▶ [What you need to do] Beneath this sentence is a set of records; write each of them out exactly.

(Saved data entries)
== Segment start ==
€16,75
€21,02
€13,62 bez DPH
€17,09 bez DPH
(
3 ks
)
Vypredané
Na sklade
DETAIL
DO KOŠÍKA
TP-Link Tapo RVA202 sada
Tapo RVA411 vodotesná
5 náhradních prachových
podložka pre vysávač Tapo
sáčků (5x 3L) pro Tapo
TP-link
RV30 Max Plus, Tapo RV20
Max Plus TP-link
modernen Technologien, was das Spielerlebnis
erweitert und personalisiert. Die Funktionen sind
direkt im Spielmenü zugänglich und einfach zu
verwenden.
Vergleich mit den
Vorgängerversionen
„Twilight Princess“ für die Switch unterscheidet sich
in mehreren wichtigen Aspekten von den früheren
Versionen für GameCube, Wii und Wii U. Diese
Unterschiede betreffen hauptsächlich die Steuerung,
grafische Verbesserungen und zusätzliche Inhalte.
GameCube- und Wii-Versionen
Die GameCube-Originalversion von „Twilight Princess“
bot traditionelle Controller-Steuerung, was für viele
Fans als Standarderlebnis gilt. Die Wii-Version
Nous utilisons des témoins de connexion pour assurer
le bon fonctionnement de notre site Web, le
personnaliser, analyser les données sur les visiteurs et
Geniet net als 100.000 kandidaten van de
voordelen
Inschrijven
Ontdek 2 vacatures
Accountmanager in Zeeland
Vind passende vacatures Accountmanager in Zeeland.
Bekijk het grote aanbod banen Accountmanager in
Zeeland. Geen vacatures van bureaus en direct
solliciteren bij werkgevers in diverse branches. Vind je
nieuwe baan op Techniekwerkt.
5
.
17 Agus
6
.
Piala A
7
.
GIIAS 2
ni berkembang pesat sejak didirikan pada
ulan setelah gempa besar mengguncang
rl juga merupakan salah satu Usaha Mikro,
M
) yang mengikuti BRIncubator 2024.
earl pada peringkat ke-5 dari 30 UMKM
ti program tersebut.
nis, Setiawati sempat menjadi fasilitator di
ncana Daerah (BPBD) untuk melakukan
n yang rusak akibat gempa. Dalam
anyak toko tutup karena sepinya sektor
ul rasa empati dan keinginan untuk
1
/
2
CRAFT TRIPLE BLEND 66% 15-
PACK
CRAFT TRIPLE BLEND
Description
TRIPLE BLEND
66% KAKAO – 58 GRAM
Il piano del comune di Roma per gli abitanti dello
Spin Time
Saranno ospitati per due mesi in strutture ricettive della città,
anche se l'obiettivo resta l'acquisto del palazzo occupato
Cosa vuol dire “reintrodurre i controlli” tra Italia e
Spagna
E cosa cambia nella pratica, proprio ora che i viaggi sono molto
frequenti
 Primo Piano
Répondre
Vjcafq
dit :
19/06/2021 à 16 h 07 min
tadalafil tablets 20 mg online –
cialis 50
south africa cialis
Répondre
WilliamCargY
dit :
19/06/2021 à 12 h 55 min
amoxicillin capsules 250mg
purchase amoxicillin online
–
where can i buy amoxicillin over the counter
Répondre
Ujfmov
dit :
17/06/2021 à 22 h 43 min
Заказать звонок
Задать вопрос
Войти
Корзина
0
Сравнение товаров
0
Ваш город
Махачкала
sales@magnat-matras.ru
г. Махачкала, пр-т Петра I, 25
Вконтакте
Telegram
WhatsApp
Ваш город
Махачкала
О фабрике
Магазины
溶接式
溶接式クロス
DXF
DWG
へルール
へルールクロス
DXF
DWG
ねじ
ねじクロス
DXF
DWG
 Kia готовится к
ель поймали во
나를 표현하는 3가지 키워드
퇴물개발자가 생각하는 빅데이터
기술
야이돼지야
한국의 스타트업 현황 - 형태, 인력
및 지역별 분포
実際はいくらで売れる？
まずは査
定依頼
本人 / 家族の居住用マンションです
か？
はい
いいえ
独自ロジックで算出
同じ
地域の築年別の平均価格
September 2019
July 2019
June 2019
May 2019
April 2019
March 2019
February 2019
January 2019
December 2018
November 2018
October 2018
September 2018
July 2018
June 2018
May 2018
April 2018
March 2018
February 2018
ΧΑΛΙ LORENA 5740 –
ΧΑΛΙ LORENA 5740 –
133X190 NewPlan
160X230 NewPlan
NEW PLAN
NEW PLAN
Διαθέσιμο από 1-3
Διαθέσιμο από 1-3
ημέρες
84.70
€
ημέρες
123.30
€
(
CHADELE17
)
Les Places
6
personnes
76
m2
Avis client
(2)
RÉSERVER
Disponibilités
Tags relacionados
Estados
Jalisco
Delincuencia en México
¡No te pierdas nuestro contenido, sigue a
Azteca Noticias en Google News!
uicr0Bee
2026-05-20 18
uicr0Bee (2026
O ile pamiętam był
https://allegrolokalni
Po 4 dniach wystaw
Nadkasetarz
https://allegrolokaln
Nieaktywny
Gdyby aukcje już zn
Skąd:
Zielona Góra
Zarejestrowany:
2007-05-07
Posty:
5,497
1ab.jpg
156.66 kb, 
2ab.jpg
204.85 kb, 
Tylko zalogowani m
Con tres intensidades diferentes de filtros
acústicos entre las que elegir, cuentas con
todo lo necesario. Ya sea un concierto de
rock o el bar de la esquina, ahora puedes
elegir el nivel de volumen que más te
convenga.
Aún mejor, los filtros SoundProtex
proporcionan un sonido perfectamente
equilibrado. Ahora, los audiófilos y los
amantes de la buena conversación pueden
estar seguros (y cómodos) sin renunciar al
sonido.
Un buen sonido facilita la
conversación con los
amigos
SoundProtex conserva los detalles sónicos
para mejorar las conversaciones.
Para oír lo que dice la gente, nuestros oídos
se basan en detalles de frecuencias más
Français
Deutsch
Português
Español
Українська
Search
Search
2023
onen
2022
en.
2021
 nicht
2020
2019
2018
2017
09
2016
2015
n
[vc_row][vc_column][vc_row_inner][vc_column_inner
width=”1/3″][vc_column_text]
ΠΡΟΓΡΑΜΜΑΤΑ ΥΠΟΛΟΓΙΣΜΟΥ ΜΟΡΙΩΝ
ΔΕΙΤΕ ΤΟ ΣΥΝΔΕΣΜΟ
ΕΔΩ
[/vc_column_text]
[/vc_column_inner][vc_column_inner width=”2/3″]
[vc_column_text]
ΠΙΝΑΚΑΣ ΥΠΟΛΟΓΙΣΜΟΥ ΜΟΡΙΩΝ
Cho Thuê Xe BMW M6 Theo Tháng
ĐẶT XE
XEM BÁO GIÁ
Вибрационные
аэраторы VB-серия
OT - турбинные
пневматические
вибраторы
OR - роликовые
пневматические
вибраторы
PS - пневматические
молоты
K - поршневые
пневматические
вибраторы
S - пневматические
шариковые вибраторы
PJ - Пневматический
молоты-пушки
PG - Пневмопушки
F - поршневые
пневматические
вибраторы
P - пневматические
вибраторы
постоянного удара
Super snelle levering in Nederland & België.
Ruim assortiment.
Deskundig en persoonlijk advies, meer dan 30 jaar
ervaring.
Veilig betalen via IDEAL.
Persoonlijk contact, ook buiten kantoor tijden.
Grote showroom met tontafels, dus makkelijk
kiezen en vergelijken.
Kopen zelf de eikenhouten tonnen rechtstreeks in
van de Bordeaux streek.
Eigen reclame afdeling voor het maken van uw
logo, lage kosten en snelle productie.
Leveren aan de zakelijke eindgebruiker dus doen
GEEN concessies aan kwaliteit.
== Segment end ==
▶ [Exercise answer]
€16,75
€21,02
€13,62 bez DPH
€17,09 bez DPH
(
3 ks
)
Vypredané
Na sklade
DETAIL
DO KOŠÍKA
TP-Link Tapo RVA202 sada
Tapo RVA411 vodotesná
5 náhradních prachových
podložka pre vysávač Tapo
sáčků (5x 3L) pro Tapo
TP-link
RV30 Max Plus, Tapo RV20
Max Plus TP-link
modernen Technologien, was das Spielerlebnis
erweitert und personalisiert. Die Funktionen sind
direkt im Spielmenü zugänglich und einfach zu
verwenden.
Vergleich mit den
Vorgängerversionen
„Twilight Princess“ für die Switch unterscheidet sich
in mehreren wichtigen Aspekten von den früheren
Versionen für GameCube, Wii und Wii U. Diese
Unterschiede betreffen hauptsächlich die Steuerung,
grafische Verbesserungen und zusätzliche Inhalte.
GameCube- und Wii-Versionen
Die GameCube-Originalversion von „Twilight Princess“
bot traditionelle Controller-Steuerung, was für viele
Fans als Standarderlebnis gilt. Die Wii-Version
Nous utilisons des témoins de connexion pour assurer
le bon fonctionnement de notre site Web, le
personnaliser, analyser les données sur les visiteurs et
Geniet net als 100.000 kandidaten van de
voordelen
Inschrijven
Ontdek 2 vacatures
Accountmanager in Zeeland
Vind passende vacatures Accountmanager in Zeeland.
Bekijk het grote aanbod banen Accountmanager in
Zeeland. Geen vacatures van bureaus en direct
solliciteren bij werkgevers in diverse branches. Vind je
nieuwe baan op Techniekwerkt.
5
.
17 Agus
6
.
Piala A
7
.
GIIAS 2
ni berkembang pesat sejak didirikan pada
ulan setelah gempa besar mengguncang
rl juga merupakan salah satu Usaha Mikro,
M
) yang mengikuti BRIncubator 2024.
earl pada peringkat ke-5 dari 30 UMKM
ti program tersebut.
nis, Setiawati sempat menjadi fasilitator di
ncana Daerah (BPBD) untuk melakukan
n yang rusak akibat gempa. Dalam
anyak toko tutup karena sepinya sektor
ul rasa empati dan keinginan untuk
1
/
2
CRAFT TRIPLE BLEND 66% 15-
PACK
CRAFT TRIPLE BLEND
Description
TRIPLE BLEND
66% KAKAO – 58 GRAM
Il piano del comune di Roma per gli abitanti dello
Spin Time
Saranno ospitati per due mesi in strutture ricettive della città,
anche se l'obiettivo resta l'acquisto del palazzo occupato
Cosa vuol dire “reintrodurre i controlli” tra Italia e
Spagna
E cosa cambia nella pratica, proprio ora che i viaggi sono molto
frequenti
 Primo Piano
Répondre
Vjcafq
dit :
19/06/2021 à 16 h 07 min
tadalafil tablets 20 mg online –
cialis 50
south africa cialis
Répondre
WilliamCargY
dit :
19/06/2021 à 12 h 55 min
amoxicillin capsules 250mg
purchase amoxicillin online
–
where can i buy amoxicillin over the counter
Répondre
Ujfmov
dit :
17/06/2021 à 22 h 43 min
Заказать звонок
Задать вопрос
Войти
Корзина
0
Сравнение товаров
0
Ваш город
Махачкала
sales@magnat-matras.ru
г. Махачкала, пр-т Петра I, 25
Вконтакте
Telegram
WhatsApp
Ваш город
Махачкала
О фабрике
Магазины
溶接式
溶接式クロス
DXF
DWG
へルール
へルールクロス
DXF
DWG
ねじ
ねじクロス
DXF
DWG
 Kia готовится к
ель поймали во
나를 표현하는 3가지 키워드
퇴물개발자가 생각하는 빅데이터
기술
야이돼지야
한국의 스타트업 현황 - 형태, 인력
및 지역별 분포
実際はいくらで売れる？
まずは査
定依頼
本人 / 家族の居住用マンションです
か？
はい
いいえ
独自ロジックで算出
同じ
地域の築年別の平均価格
September 2019
July 2019
June 2019
May 2019
April 2019
March 2019
February 2019
January 2019
December 2018
November 2018
October 2018
September 2018
July 2018
June 2018
May 2018
April 2018
March 2018
February 2018
ΧΑΛΙ LORENA 5740 –
ΧΑΛΙ LORENA 5740 –
133X190 NewPlan
160X230 NewPlan
NEW PLAN
NEW PLAN
Διαθέσιμο από 1-3
Διαθέσιμο από 1-3
ημέρες
84.70
€
ημέρες
123.30
€
(
CHADELE17
)
Les Places
6
personnes
76
m2
Avis client
(2)
RÉSERVER
Disponibilités
Tags relacionados
Estados
Jalisco
Delincuencia en México
¡No te pierdas nuestro contenido, sigue a
Azteca Noticias en Google News!
uicr0Bee
2026-05-20 18
uicr0Bee (2026
O ile pamiętam był
https://allegrolokalni
Po 4 dniach wystaw
Nadkasetarz
https://allegrolokaln
Nieaktywny
Gdyby aukcje już zn
Skąd:
Zielona Góra
Zarejestrowany:
2007-05-07
Posty:
5,497
1ab.jpg
156.66 kb, 
2ab.jpg
204.85 kb, 
Tylko zalogowani m
Con tres intensidades diferentes de filtros
acústicos entre las que elegir, cuentas con
todo lo necesario. Ya sea un concierto de
rock o el bar de la esquina, ahora puedes
elegir el nivel de volumen que más te
convenga.
Aún mejor, los filtros SoundProtex
proporcionan un sonido perfectamente
equilibrado. Ahora, los audiófilos y los
amantes de la buena conversación pueden
estar seguros (y cómodos) sin renunciar al
sonido.
Un buen sonido facilita la
conversación con los
amigos
SoundProtex conserva los detalles sónicos
para mejorar las conversaciones.
Para oír lo que dice la gente, nuestros oídos
se basan en detalles de frecuencias más
Français
Deutsch
Português
Español
Українська
Search
Search
2023
onen
2022
en.
2021
 nicht
2020
2019
2018
2017
09
2016
2015
n
[vc_row][vc_column][vc_row_inner][vc_column_inner
width=”1/3″][vc_column_text]
ΠΡΟΓΡΑΜΜΑΤΑ ΥΠΟΛΟΓΙΣΜΟΥ ΜΟΡΙΩΝ
ΔΕΙΤΕ ΤΟ ΣΥΝΔΕΣΜΟ
ΕΔΩ
[/vc_column_text]
[/vc_column_inner][vc_column_inner width=”2/3″]
[vc_column_text]
ΠΙΝΑΚΑΣ ΥΠΟΛΟΓΙΣΜΟΥ ΜΟΡΙΩΝ
Cho Thuê Xe BMW M6 Theo Tháng
ĐẶT XE
XEM BÁO GIÁ
Вибрационные
аэраторы VB-серия
OT - турбинные
пневматические
вибраторы
OR - роликовые
пневматические
вибраторы
PS - пневматические
молоты
K - поршневые
пневматические
вибраторы
S - пневматические
шариковые вибраторы
PJ - Пневматический
молоты-пушки
PG - Пневмопушки
F - поршневые
пневматические
вибраторы
P - пневматические
вибраторы
постоянного удара
Super snelle levering in Nederland & België.
Ruim assortiment.
Deskundig en persoonlijk advies, meer dan 30 jaar
ervaring.
Veilig betalen via IDEAL.
Persoonlijk contact, ook buiten kantoor tijden.
Grote showroom met tontafels, dus makkelijk
kiezen en vergelijken.
Kopen zelf de eikenhouten tonnen rechtstreeks in
van de Bordeaux streek.
Eigen reclame afdeling voor het maken van uw
logo, lage kosten en snelle productie.
Leveren aan de zakelijke eindgebruiker dus doen
GEEN concessies aan kwaliteit.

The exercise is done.